Most of Carter's ambitious tax-incentive plan went nowhere as energy prices plummeted and the Reagan administration, saying it was no longer handpicking new energy technologies for federal support, pulled the plug on alternative-energy programs and subsidies. The Reagan folks removed the White House solar panels in 1986. That winter, home heating oil was down to around $1.50 a gallon in today's dollars.

The energy-conscious Bush administration, however, had solar panels installed again in 2002 to provide electricity for the grounds, another set for hot water and another for the presidential pool.

"We thought if we were able to reduce our energy consumption, that was a positive step forward," National Park Service Architect James Doherty told the New York Times in early 2003.

Solar power now accounts for less than 1 percent of the nation's energy needs. Home heating oil in March was at $3.56 a gallon.

Hope for the Orange-Jumpsuit Set

Possible good news for the nation's convicted felons. The Justice Department, much criticized as running a creaky pardon program, has appointed Ronald L. Rodgers, head of its drug intelligence unit, as pardon attorney.

Rodgers replaces Roger Adams, who resigned last month after a lengthy investigation of his office by Justice's inspector general.

Rodgers, who was a top-ranking military judge, may not have the warm-and-fuzzy background our felons might like. But he could bring order to a program that our former colleague George Lardner Jr ., now with the Center for the Study of the Presidency, recently reported to be "in complete disarray," with a huge backlog of 2,501 pardon requests at the beginning of this year.

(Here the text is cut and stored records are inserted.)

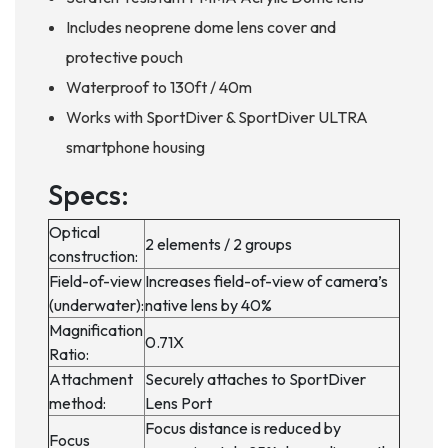
Includes neoprene dome lens cover and
protective pouch
Waterproof to 130ft / 40m
Works with SportDiver & SportDiver ULTRA
smartphone housing
Specs:
Optical
2 elements / 2 groups
construction:
Field-of-view
Increases field-of-view of camera’s
(underwater):
native lens by 40%
Magnification
0.71X
Ratio:
Attachment
Securely attaches to SportDiver
method:
Lens Port
Focus distance is reduced by
Focus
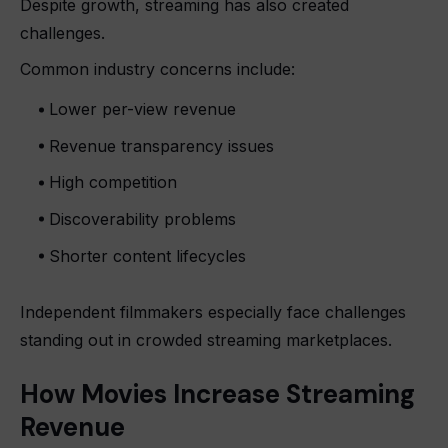
Despite growth, streaming has also created
challenges.
Common industry concerns include:
Lower per-view revenue
Revenue transparency issues
High competition
Discoverability problems
Shorter content lifecycles
Independent filmmakers especially face challenges
standing out in crowded streaming marketplaces.
How Movies Increase Streaming
Revenue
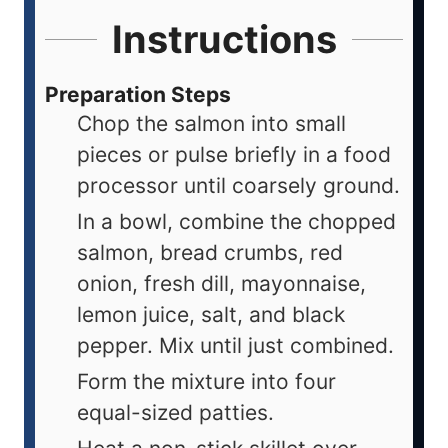
Instructions
Preparation Steps
Chop the salmon into small
pieces or pulse briefly in a food
processor until coarsely ground.
In a bowl, combine the chopped
salmon, bread crumbs, red
onion, fresh dill, mayonnaise,
lemon juice, salt, and black
pepper. Mix until just combined.
Form the mixture into four
equal-sized patties.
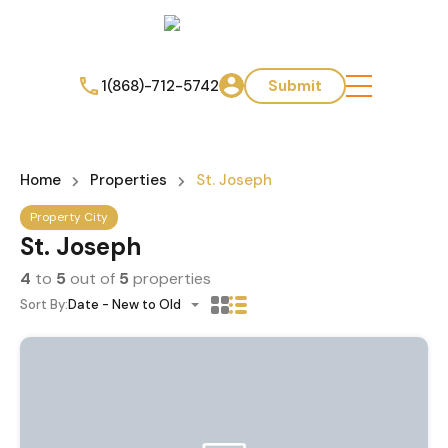
1(868)-712-5742
Submit
Home
Properties
St. Joseph
Property City
St. Joseph
4
to
5
out of
5
properties
Sort By:
Date - New to Old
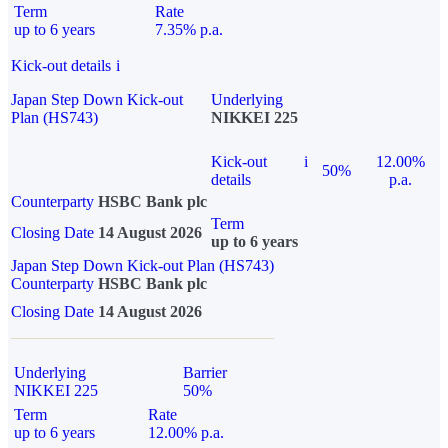
Term
Rate
up to 6 years
7.35% p.a.
Kick-out details
i
Japan Step Down Kick-out
Underlying
Plan (HS743)
NIKKEI 225
Kick-out
i
12.00%
50%
details
p.a.
Counterparty
HSBC Bank plc
Term
Closing Date
14 August 2026
up to 6 years
Japan Step Down Kick-out Plan (HS743)
Counterparty
HSBC Bank plc
Closing Date
14 August 2026
Underlying
Barrier
NIKKEI 225
50%
Term
Rate
up to 6 years
12.00% p.a.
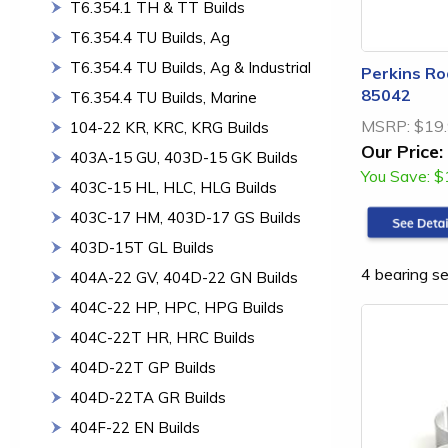
T6.354.1 TH & TT Builds
T6.354.4 TU Builds, Ag
T6.354.4 TU Builds, Ag & Industrial
Perkins Ro
85042
T6.354.4 TU Builds, Marine
MSRP:
$19
104-22 KR, KRC, KRG Builds
Our Price:
403A-15 GU, 403D-15 GK Builds
You Save:
$
403C-15 HL, HLC, HLG Builds
403C-17 HM, 403D-17 GS Builds
403D-15T GL Builds
4 bearing se
404A-22 GV, 404D-22 GN Builds
404C-22 HP, HPC, HPG Builds
404C-22T HR, HRC Builds
404D-22T GP Builds
404D-22TA GR Builds
404F-22 EN Builds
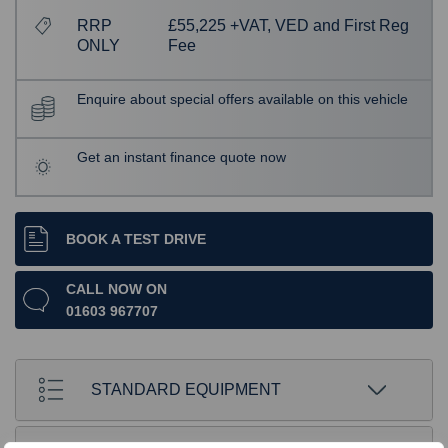
RRP
£55,225 +VAT, VED and First Reg
ONLY
Fee
Enquire about special offers available on this vehicle
Get an instant finance quote now
BOOK A TEST DRIVE
CALL NOW ON
01603 967707
STANDARD EQUIPMENT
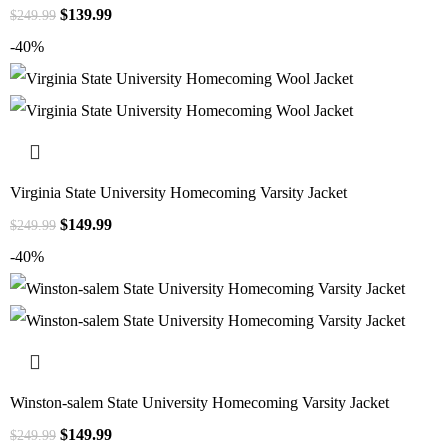
$
139.99
$
249.99
-40%
Virginia State University Homecoming Varsity Jacket
$
149.99
$
249.99
-40%
Winston-salem State University Homecoming Varsity Jacket
$
149.99
$
249.99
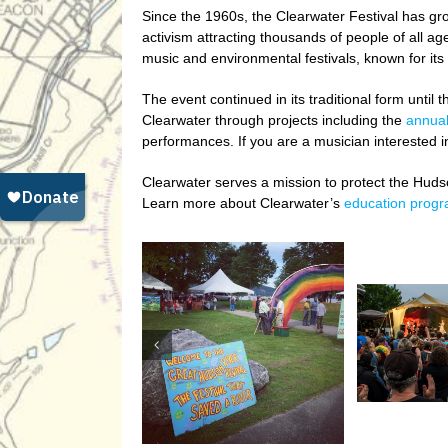
Since the 1960s, the Clearwater Festival has gro
activism attracting thousands of people of all a
music and environmental festivals, known for its
The event continued in its traditional form unt
Clearwater through projects including the
annual
performances. If you are a musician interested i
Clearwater serves a mission to protect the Huds
Learn more about Clearwater’s
education prog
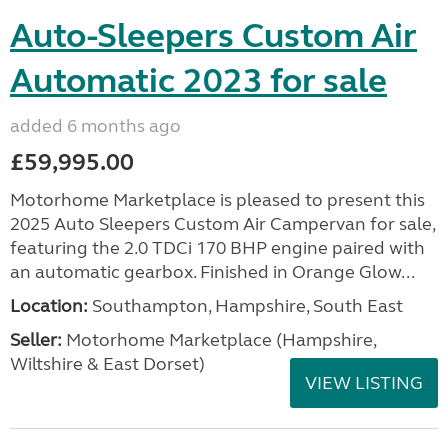
Auto-Sleepers Custom Air
Automatic 2023 for sale
added 6 months ago
£59,995.00
Motorhome Marketplace is pleased to present this
2025 Auto Sleepers Custom Air Campervan for sale,
featuring the 2.0 TDCi 170 BHP engine paired with
an automatic gearbox. Finished in Orange Glow...
Location:
Southampton, Hampshire, South East
Seller:
​Motorhome Marketplace (Hampshire,
Wiltshire & East Dorset)
VIEW LISTING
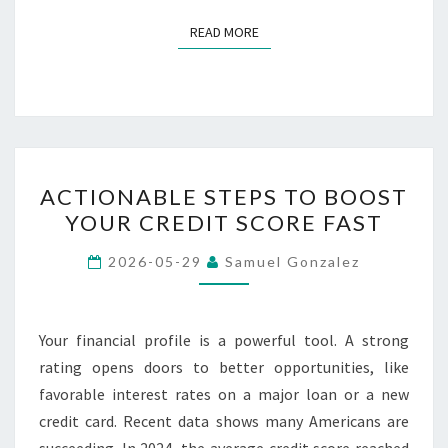
READ MORE
READ MORE
ACTIONABLE
ACTIONABLE STEPS TO BOOST
STEPS
YOUR CREDIT SCORE FAST
TO
BOOST
2026-05-29
Samuel Gonzalez
YOUR
CREDIT
SCORE
Your financial profile is a powerful tool. A strong
FAST
rating opens doors to better opportunities, like
favorable interest rates on a major loan or a new
credit card. Recent data shows many Americans are
succeeding. In 2024, the average credit score reached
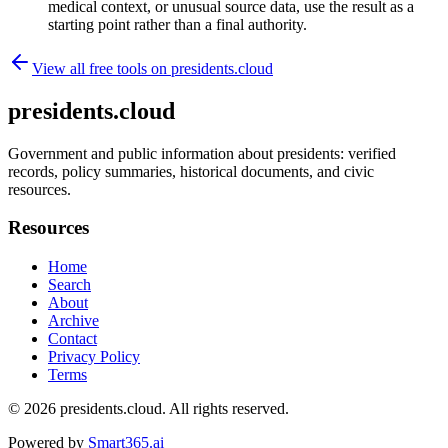
medical context, or unusual source data, use the result as a
starting point rather than a final authority.
View all free tools on
presidents.cloud
presidents.cloud
Government and public information about presidents: verified
records, policy summaries, historical documents, and civic
resources.
Resources
Home
Search
About
Archive
Contact
Privacy Policy
Terms
© 2026
presidents.cloud
. All rights reserved.
Powered by
Smart365.ai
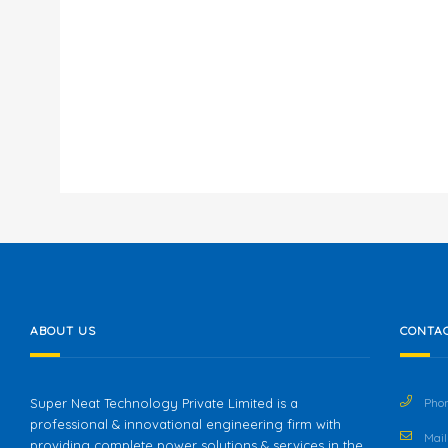
ABOUT US
CONTAC
Super Neat Technology Private Limited is a
Phon
professional & innovational engineering firm with
Mail 
providing complete power solutions & services in the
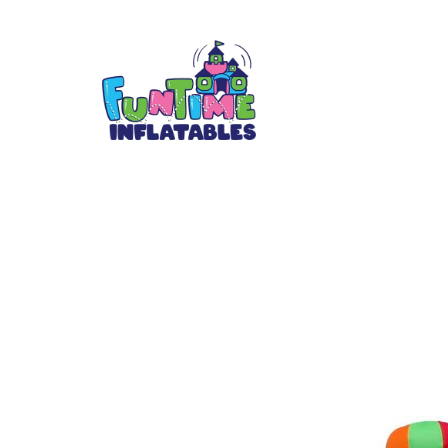
Hot air Ballon 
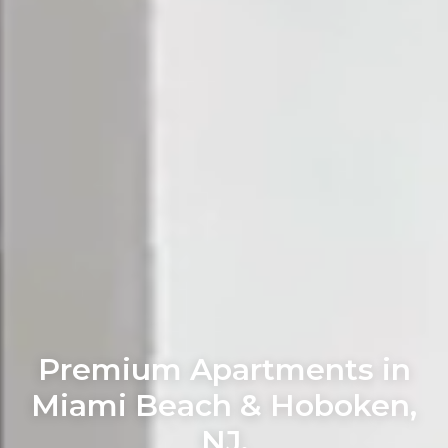
Premium Apartments in
Miami Beach & Hoboken,
NJ.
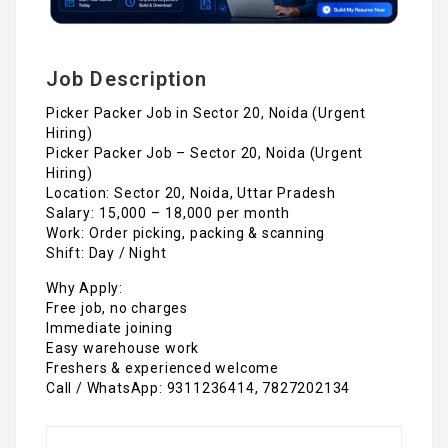
Job Description
Picker Packer Job in Sector 20, Noida (Urgent
Hiring)
Picker Packer Job – Sector 20, Noida (Urgent
Hiring)
Location: Sector 20, Noida, Uttar Pradesh
Salary: ₹15,000 – ₹18,000 per month
Work: Order picking, packing & scanning
Shift: Day / Night
Why Apply:
Free job, no charges
Immediate joining
Easy warehouse work
Freshers & experienced welcome
Call / WhatsApp: 9311236414, 7827202134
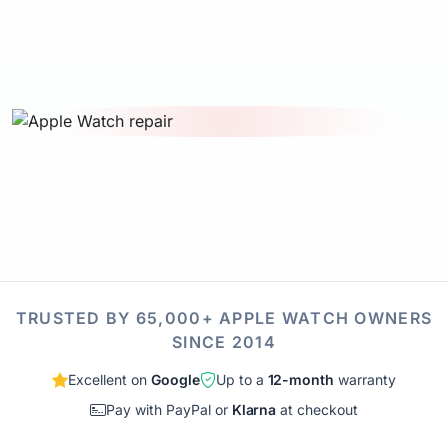
TRUSTED BY 65,000+ APPLE WATCH OWNERS
SINCE 2014
Excellent on
Google
Up to a
12-month
warranty
Pay with PayPal or
Klarna
at checkout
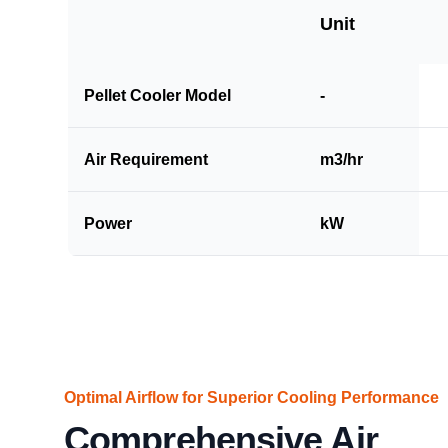
Unit
Pellet Cooler Model
-
Air Requirement
m3/hr
Power
kW
Optimal Airflow for Superior Cooling Performance
Comprehensive Air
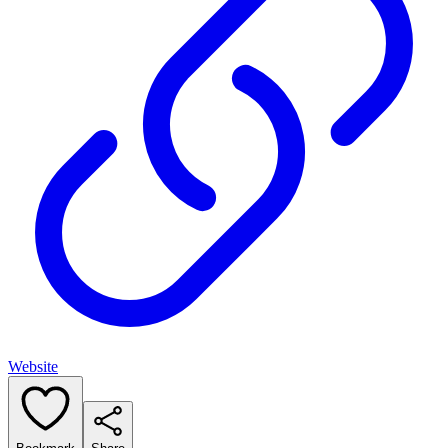
Website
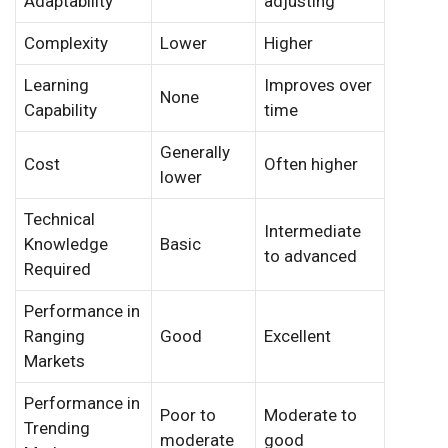
Adaptability
adjusting
Complexity
Lower
Higher
Learning
Improves over
None
Capability
time
Generally
Cost
Often higher
lower
Technical
Intermediate
Knowledge
Basic
to advanced
Required
Performance in
Ranging
Good
Excellent
Markets
Performance in
Poor to
Moderate to
Trending
moderate
good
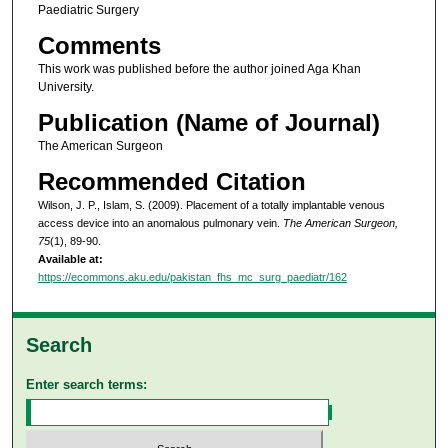
Paediatric Surgery
Comments
This work was published before the author joined Aga Khan
University.
Publication (Name of Journal)
The American Surgeon
Recommended Citation
Wilson, J. P., Islam, S. (2009). Placement of a totally implantable venous
access device into an anomalous pulmonary vein.
The American Surgeon,
75
(1), 89-90.
Available at:
https://ecommons.aku.edu/pakistan_fhs_mc_surg_paediatr/162
Search
Enter search terms:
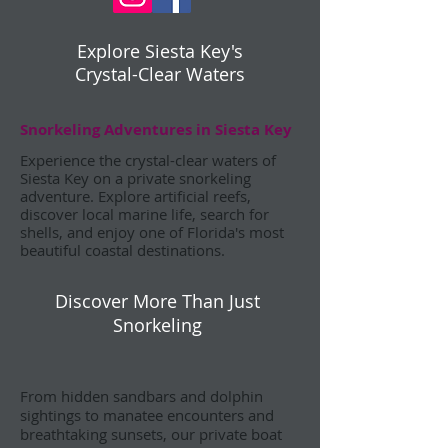
Explore Siesta Key's
Crystal-Clear Waters
Snorkeling Adventures in Siesta Key
Experience the crystal-clear waters of
Siesta Key on a private snorkeling
adventure. Explore artificial reefs,
discover local marine life, search for
shells, and enjoy one of Florida's most
beautiful coastal destinations.
Discover More Than Just
Snorkeling
From hidden sandbars and dolphin
sightings to manatee encounters and
breathtaking sunsets, our private boat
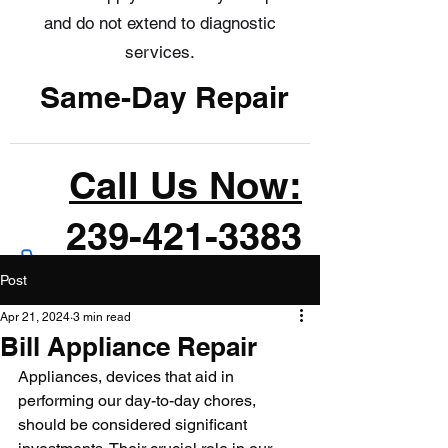
and do not extend to diagnostic
services.
Same-Day Repair
Call Us Now:
239-421-3383
Post
Apr 21, 2024
3 min read
Bill Appliance Repair
Appliances, devices that aid in 
performing our day-to-day chores, 
should be considered significant 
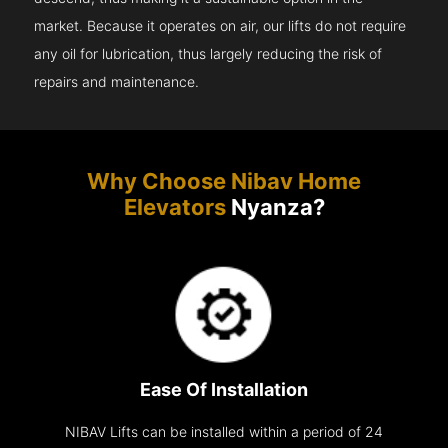
market. Because it operates on air, our lifts do not require
any oil for lubrication, thus largely reducing the risk of
repairs and maintenance.
Why Choose Nibav Home
Elevators
Nyanza?
Ease Of Installation
NIBAV Lifts can be installed within a period of 24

Doubtless the vast majority will be denied -- they always are -- and, Lardner reports, Bush has been exceptionally loath to grant them. But this is the last year of the administration, Christmas is coming, and everyone's waiting to see if Bush, who commuted the prison sentence of former Cheney chief of staff I. Lewis "Scooter" Libby, will give him a full pardon.

On the Collaring of Criminals

Speaking of Libby's sentence reduction, U.S. District Judge Reggie B. Walton, who originally sentenced Libby to 2 1/2 years, raised some eyebrows when he questioned whether Bush's move had undercut the idea that justice should be equal.

Bush called Walton's sentence excessive, noting Libby's "exceptional public service" and clean record.

Walton, in an interview Tuesday with Milwaukee Journal Sentinel reporter John Diedrich, said Bush "has the authority and exercised it, and that is to be respected." But "the downside is there are a lot of people in America who think that justice is determined to a large degree by who you are and that what you have plays a large role in what kind of justice you receive . . . It is crucial that the American public respect the rule of law, or people won't follow it."

Walton said the penalty he gave Libby was at the low end of federal sentencing guidelines. "I don't give white-collar criminals a pass," he told the Journal Sentinel.

Research editor Alice Crites contributed to this column.